_WHAT THE TASK ASKS_. Every entry below should be copied exactly, minus the pictures.

[Transcribed page contents]

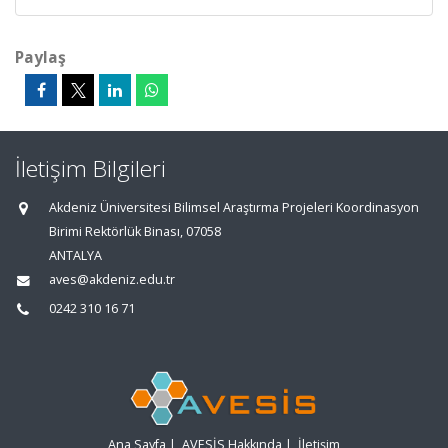
Paylaş
İletişim Bilgileri
Akdeniz Üniversitesi Bilimsel Araştırma Projeleri Koordinasyon
Birimi Rektörlük Binası, 07058
ANTALYA
aves@akdeniz.edu.tr
0242 310 16 71
Ana Sayfa
|
AVESİS Hakkında
|
İletişim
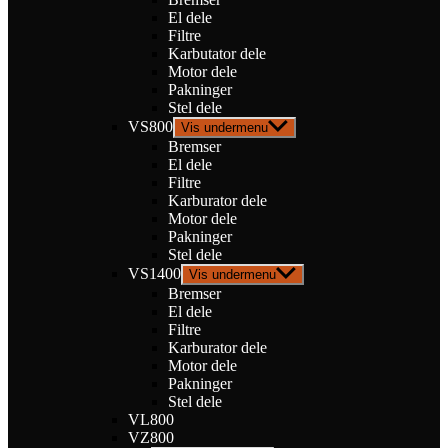
El dele
Filtre
Karbutator dele
Motor dele
Pakninger
Stel dele
VS800
Vis undermenu
Bremser
El dele
Filtre
Karburator dele
Motor dele
Pakninger
Stel dele
VS1400
Vis undermenu
Bremser
El dele
Filtre
Karburator dele
Motor dele
Pakninger
Stel dele
VL800
VZ800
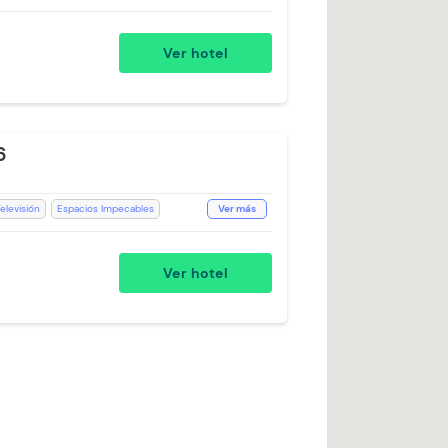
Desayuno incluido
Ducha
 24 horas
Mini Bar
Ver hotel
Aceptan Niños
stación de Café
Toallas
6
elevisión
Espacios Impecables
Ver más
ño Privado
Ducha
Toallas
é
Teléfono
Planta Electrica
Ver hotel
n Niños
Room Service
bilidad)
Caja Fuerte
Mini Bar
 Extra)
Botones
Silla Escritorio
a (Cargo Extra)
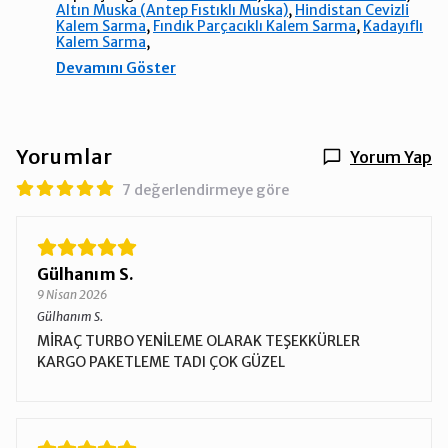
Altın Muska (Antep Fıstıklı Muska)
,
Hindistan Cevizli
Kalem Sarma
,
Fındık Parçacıklı Kalem Sarma
,
Kadayıflı
Kalem Sarma
,
Devamını Göster
Yorumlar
Yorum Yap
7 değerlendirmeye göre
Gülhanım S.
9 Nisan 2026
Gülhanım S.
MİRAÇ TURBO YENİLEME OLARAK TEŞEKKÜRLER
KARGO PAKETLEME TADI ÇOK GÜZEL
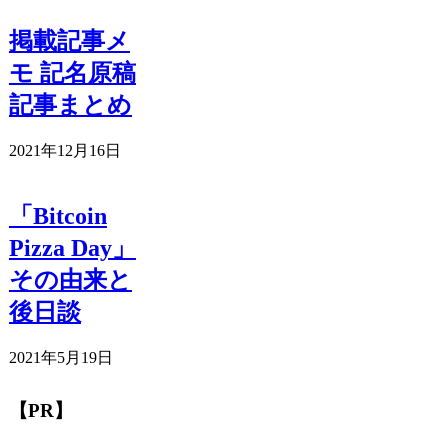
掲載記事メ
モ 記名原稿
記事まとめ
2021年12月16日
「Bitcoin
Pizza Day」
その由来と
後日談
2021年5月19日
【PR】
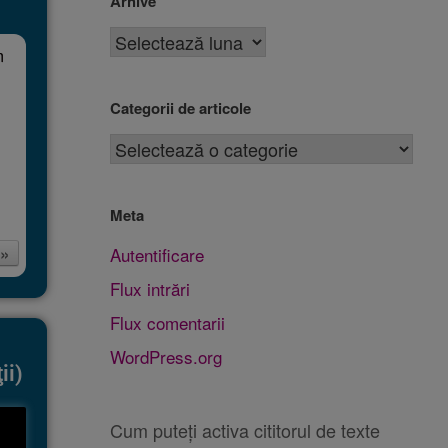
Arhive
m
Categorii de articole
Meta
 »
Autentificare
Flux intrări
Flux comentarii
WordPress.org
ii)
Cum puteți activa cititorul de texte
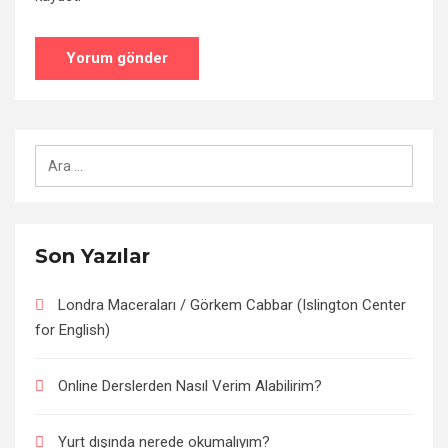
Arama:
Son Yazılar
Londra Maceraları / Görkem Cabbar (Islington Center
for English)
Online Derslerden Nasıl Verim Alabilirim?
Yurt dışında nerede okumalıyım?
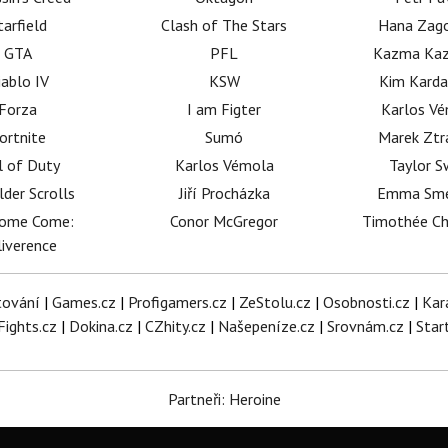
tarfield
Clash of The Stars
Hana Zag
GTA
PFL
Kazma Kaz
iablo IV
KSW
Kim Karda
Forza
I am Figter
Karlos V
ortnite
Sumó
Marek Ztr
l of Duty
Karlos Vémola
Taylor S
lder Scrolls
Jiří Procházka
Emma Sm
dome Come:
Conor McGregor
Timothée C
iverence
tování
|
Games.cz
|
Profigamers.cz
|
ZeStolu.cz
|
Osobnosti.cz
|
Kar
Fights.cz
|
Dokina.cz
|
CZhity.cz
|
Našepeníze.cz
|
Srovnám.cz
|
Star
Partneři: Heroine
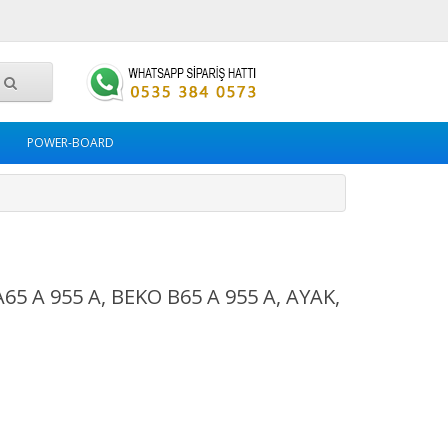
POWER-BOARD
A65 A 955 A, BEKO B65 A 955 A, AYAK,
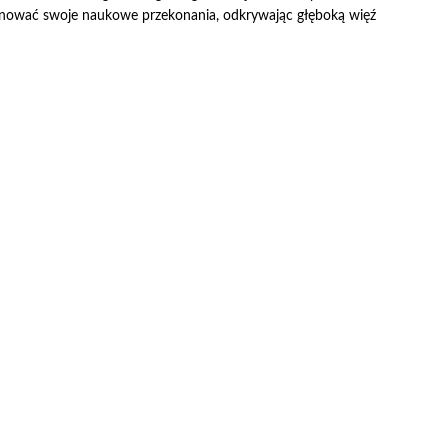
ować swoje naukowe przekonania, odkrywając głęboką więź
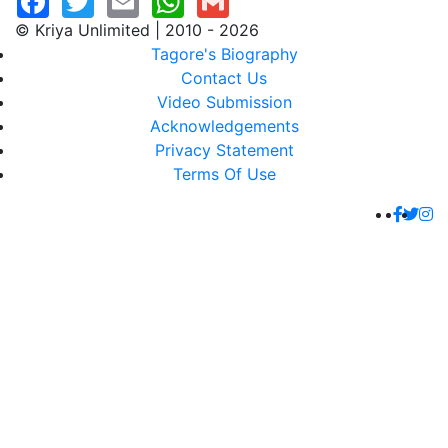
© Kriya Unlimited | 2010 - 2026
Tagore's Biography
Contact Us
Video Submission
Acknowledgements
Privacy Statement
Terms Of Use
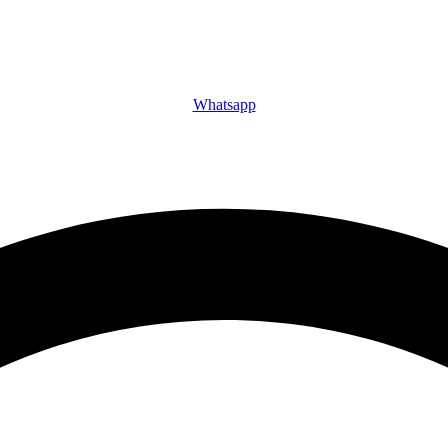
Whatsapp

_EXERCISE ANSWER_.
Paylaş
İletişim Bilgileri
Akdeniz Üniversitesi Bilimsel Araştırma Projeleri Koordinasyon
Birimi Rektörlük Binası, 07058
ANTALYA
aves@akdeniz.edu.tr
0242 310 16 71
Ana Sayfa
|
AVESİS Hakkında
|
İletişim
El dele
Filtre
Karbutator dele
Motor dele
Pakninger
Stel dele
VS800
Vis undermenu
Bremser
El dele
Filtre
Karburator dele
Motor dele
Pakninger
Stel dele
VS1400
Vis undermenu
Bremser
El dele
Filtre
Karburator dele
Motor dele
Pakninger
Stel dele
VL800
VZ800
Desayuno incluido
Ducha
 24 horas
Mini Bar
Ver hotel
Aceptan Niños
stación de Café
Toallas
6
elevisión
Espacios Impecables
Ver más
ño Privado
Ducha
Toallas
é
Teléfono
Planta Electrica
Ver hotel
n Niños
Room Service
bilidad)
Caja Fuerte
Mini Bar
 Extra)
Botones
Silla Escritorio
a (Cargo Extra)
Altın Muska (Antep Fıstıklı Muska)
,
Hindistan Cevizli
Kalem Sarma
,
Fındık Parçacıklı Kalem Sarma
,
Kadayıflı
Kalem Sarma
,
Devamını Göster
Yorumlar
Yorum Yap
7 değerlendirmeye göre
Gülhanım S.
9 Nisan 2026
Gülhanım S.
MİRAÇ TURBO YENİLEME OLARAK TEŞEKKÜRLER
KARGO PAKETLEME TADI ÇOK GÜZEL
掲載記事メ
モ 記名原稿
記事まとめ
2021年12月16日
「Bitcoin
Pizza Day」
その由来と
後日談
2021年5月19日
【PR】
Arhive
m
Categorii de articole
Meta
 »
Autentificare
Flux intrări
Flux comentarii
WordPress.org
ii)
Cum puteți activa cititorul de texte
Arama:
Son Yazılar
Londra Maceraları / Görkem Cabbar (Islington Center
for English)
Online Derslerden Nasıl Verim Alabilirim?
Yurt dışında nerede okumalıyım?
tarfield
Clash of The Stars
Hana Zag
GTA
PFL
Kazma Kaz
iablo IV
KSW
Kim Karda
Forza
I am Figter
Karlos V
ortnite
Sumó
Marek Ztr
l of Duty
Karlos Vémola
Taylor S
lder Scrolls
Jiří Procházka
Emma Sm
dome Come:
Conor McGregor
Timothée C
iverence
tování
|
Games.cz
|
Profigamers.cz
|
ZeStolu.cz
|
Osobnosti.cz
|
Kar
Fights.cz
|
Dokina.cz
|
CZhity.cz
|
Našepeníze.cz
|
Srovnám.cz
|
Star
Partneři: Heroine
POWER-BOARD
A65 A 955 A, BEKO B65 A 955 A, AYAK,
ować swoje naukowe przekonania, odkrywając głęboką więź
© Kriya Unlimited | 2010 - 2026
Tagore's Biography
Contact Us
Video Submission
Acknowledgements
Privacy Statement
Terms Of Use
Whatsapp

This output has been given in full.